The company announced on Wednesday (June 14) a restructuring of its business, and its Holgate Park base is set to lose out.

This has long been home to the CPP Group’s corporate centre. That is being relocated to Leeds.

“The management have taken the decision that Leeds is the financial centre of the North of England. It’s a growing technology centre, and so they see it as a better fit for the group operations,” said a company spokesman.

Redundancies likely

CPP’s restructuring will see its national businesses given more autonomy from the group HQ.

York will retain the UK arm of its operation. That employs about 100 people, whose jobs are unaffected.

Of the 160 York workers who are part of the corporate centre, this is how it breaks down:

  • 80 are IT professionals – they will be retained in York to maintain the data centre which is staying in the city
  • 26-30 staff will relocate to Leeds
  • around 50 staff are at risk of redundancy.

After a staff announcement at CPP in York on Wednesday, that redundancy process is now underway.

The move comes less than a month after the company revealed it had sold its Holgate Park building to growing music retailer Gear4Music for £5.3 million.

‘An unsettling time’

Jason Walsh, CEO of CPP Group, issued this statement:

CPP is a global organisation and as part of our growth plans for the company, we have announced a re-design that puts more ownership and resources into our country businesses, which will enable them to realise the huge potential that exists in our current markets and beyond.

We have also recently announced plans to relocate our Corporate Centre to a new office in the centre of Leeds.

As we bring about these changes, a number of roles based in our York offices are at risk of redundancy and we are currently consulting with our colleagues regarding the options available to them.

Whilst I appreciate this is an unsettling time for some and we are focused on supporting those impacted, these changes will enable us to organise ourselves in a way that will give all of our countries the freedom, autonomy and support to deliver long term growth and profitability.

Latest jobs blow

Queen Elizabeth II Barracks in Strensall.
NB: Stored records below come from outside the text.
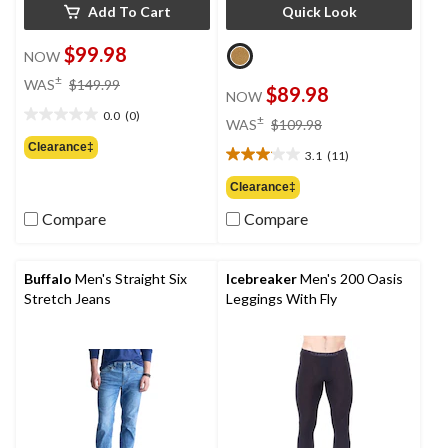
Add To Cart
Quick Look
$99.98
NOW
price
±
WAS
$149.99
$89.98
NOW
was
0.0
(0)
$149.99
price
±
0.0
WAS
$109.98
was
out
Clearance‡
3.1
(11)
$109.98
of
3.1
5
out
Clearance‡
stars.
of
Compare
Compare
5
stars.
11
reviews
Buffalo
Men's Straight Six
Icebreaker
Men's 200 Oasis
Stretch Jeans
Leggings With Fly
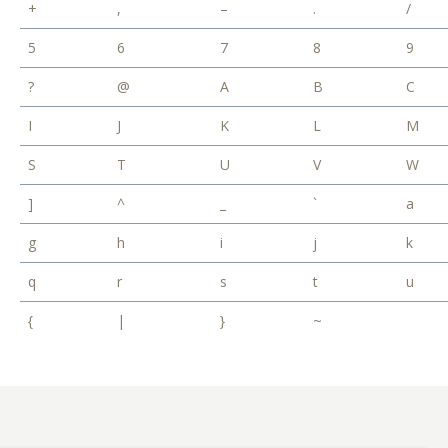
+
,
–
.
/
5
6
7
8
9
?
@
A
B
C
I
J
K
L
M
S
T
U
V
W
]
^
_
`
a
g
h
i
j
k
q
r
s
t
u
{
|
}
~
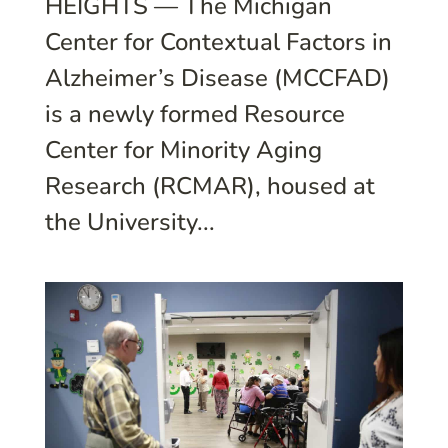
HEIGHTS — The Michigan
Center for Contextual Factors in
Alzheimer’s Disease (MCCFAD)
is a newly formed Resource
Center for Minority Aging
Research (RCMAR), housed at
the University...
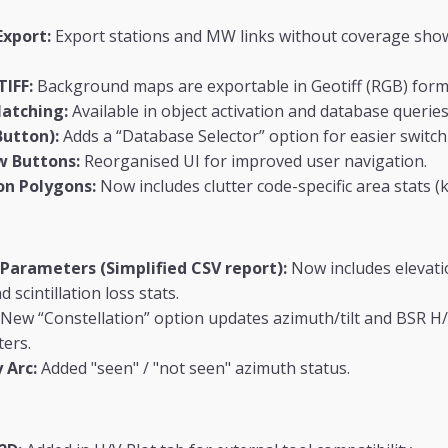
Export:
Export stations and MW links without coverage show
TIFF:
Background maps are exportable in Geotiff (RGB) form
Matching:
Available in object activation and database queries
Button):
Adds a “Database Selector” option for easier switch
w Buttons:
Reorganised UI for improved user navigation.
on Polygons:
Now includes clutter code-specific area stats (k
 Parameters (Simplified CSV report):
Now includes elevati
 scintillation loss stats.
New “Constellation” option updates azimuth/tilt and BSR H
ters.
 Arc:
Added "seen" / "not seen" azimuth status.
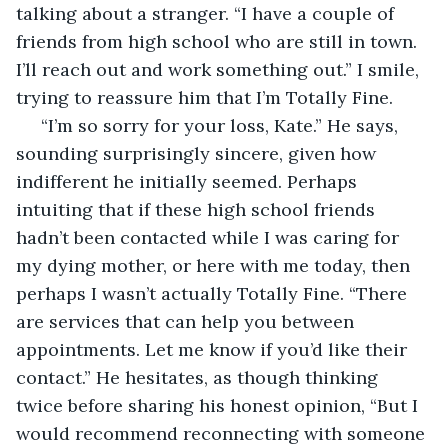
talking about a stranger. “I have a couple of 
friends from high school who are still in town. 
I’ll reach out and work something out.” I smile, 
trying to reassure him that I’m Totally Fine.
 “I’m so sorry for your loss, Kate.” He says, 
sounding surprisingly sincere, given how 
indifferent he initially seemed. Perhaps 
intuiting that if these high school friends 
hadn’t been contacted while I was caring for 
my dying mother, or here with me today, then 
perhaps I wasn’t actually Totally Fine. “There 
are services that can help you between 
appointments. Let me know if you’d like their 
contact.” He hesitates, as though thinking 
twice before sharing his honest opinion, “But I 
would recommend reconnecting with someone 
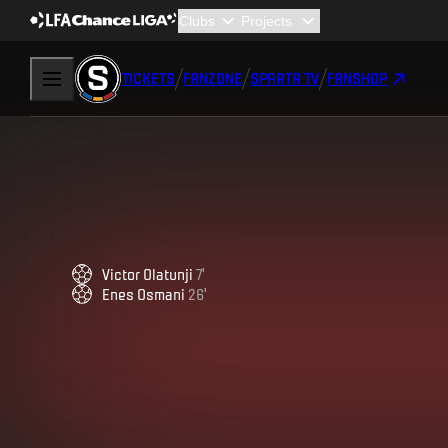
TICKETS
FANZONE
SPARTA TV
FANSHOP
Victor
Olatunji
7
'
Enes
Osmani
26
'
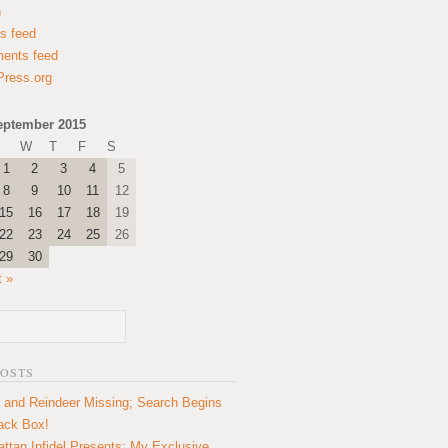
n
es feed
ents feed
ress.org
eptember 2015
W
T
F
S
1
2
3
4
5
8
9
10
11
12
15
16
17
18
19
22
23
24
25
26
29
30
t »
POSTS
 and Reindeer Missing; Search Begins
lack Box!
ttan Infidel Presents: My Exclusive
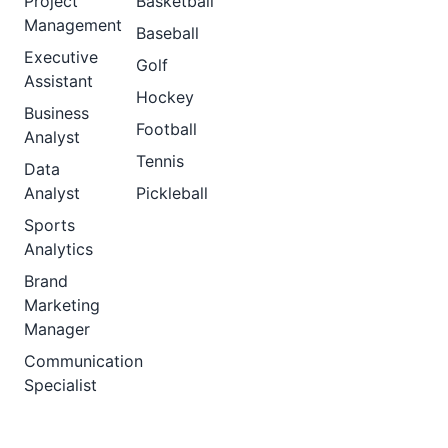
Project
Basketball
Management
Baseball
Executive
Golf
Assistant
Hockey
Business
Football
Analyst
Tennis
Data
Analyst
Pickleball
Sports
Analytics
Brand
Marketing
Manager
Communication
Specialist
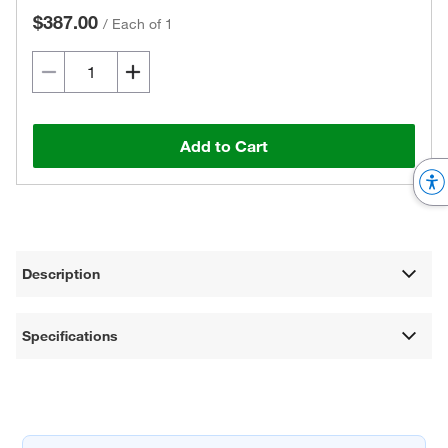
$387.00
/
Each of 1
Add to Cart
Description
Specifications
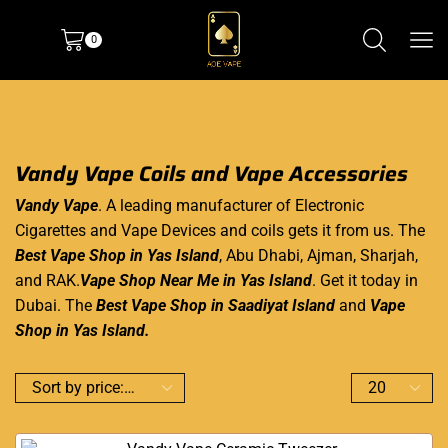
0
Vandy Vape Coils and Vape Accessories
Vandy Vape
. A leading manufacturer of Electronic
Cigarettes and Vape Devices and coils gets it from us. The
Best Vape Shop in Yas Island
, Abu Dhabi,
Ajman
, Sharjah,
and RAK.
Vape Shop Near Me in Yas Island
. Get it today in
Dubai. The
Best Vape Shop in Saadiyat Island
and
Vape
Shop in Yas Island
.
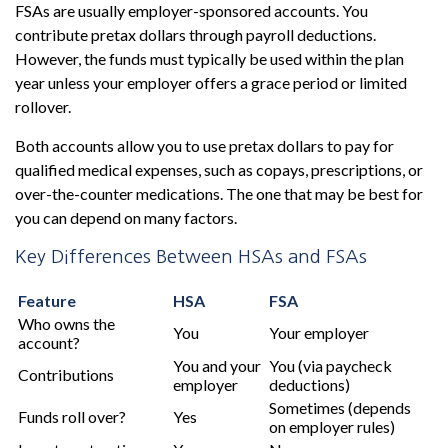
FSAs are usually employer-sponsored accounts. You
contribute pretax dollars through payroll deductions.
However, the funds must typically be used within the plan
year unless your employer offers a grace period or limited
rollover.
Both accounts allow you to use pretax dollars to pay for
qualified medical expenses, such as copays, prescriptions, or
over-the-counter medications. The one that may be best for
you can depend on many factors.
Key Differences Between HSAs and FSAs
Feature
HSA
FSA
Who owns the
You
Your employer
account?
You and your
You (via paycheck
Contributions
employer
deductions)
Sometimes (depends
Funds roll over?
Yes
on employer rules)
Photograph © Google Street View

The decision by CPP to move the most prestigious part of its business from York to Leeds is the latest economic blow to the city.

Earlier this year personal injury litigators Minster Law announced it was quitting York by November, taking 300 jobs with it.

And under Ministry of Defence cutbacks both Imphal Barracks in York and Queen Elizabeth Barracks at Strensall will close, with many hundreds more jobs leaving the city.

CPP – which stood for Card Protection Plan – moved to York in 1998, and at one point employed more than 1,000 people in the city.

But it was hit by a policy mis-selling scandal. In 2012 the Financial Conduct Authority fined the company for mis-selling identity theft insurance and card protection plans.

This was believed to have affected seven million customers, and a £1.3 billion compensation fund had to be set up.